Page images and extracted text:
__________________________________________________

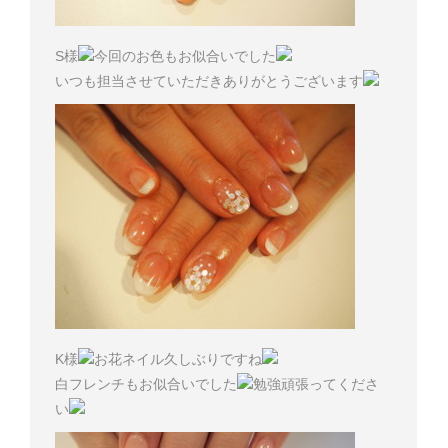
S様
今回のお色もお似合いでした
いつも担当させていただきありがとうございます
K様
お花ネイル久しぶりですね
白フレンチもお似合いでした
勉強頑張ってくださ
い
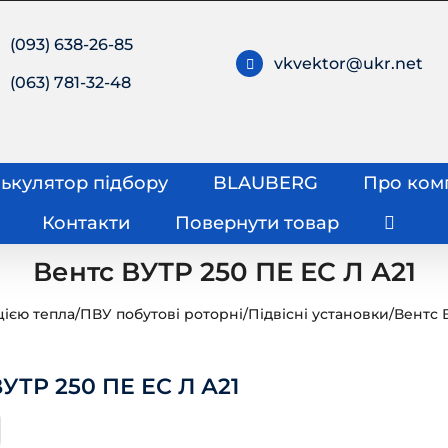
(093) 638-26-85
vkvektor@ukr.net
(063) 781-32-48
ькулятор підбору
BLAUBERG
Про ком
Контакти
Повернути товар
Вентс ВУТР 250 ПЕ ЕС Л А21
цією тепла
/
ПВУ побутові роторні
/
Підвісні установки
/
Вентс 
ВУТР 250 ПЕ ЕС Л А21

__________________________________________________

- _EXERCISE AIM_: Please output the data above exactly as given, omitting every picture.

- _OUTPUT OF THE TASK_:
S様
今回のお色もお似合いでした
いつも担当させていただきありがとうございます
K様
お花ネイル久しぶりですね
白フレンチもお似合いでした
勉強頑張ってくださ
い
(093) 638-26-85
vkvektor@ukr.net
(063) 781-32-48
ькулятор підбору
BLAUBERG
Про ком
Контакти
Повернути товар
Вентс ВУТР 250 ПЕ ЕС Л А21
цією тепла
/
ПВУ побутові роторні
/
Підвісні установки
/
Вентс 
ВУТР 250 ПЕ ЕС Л А21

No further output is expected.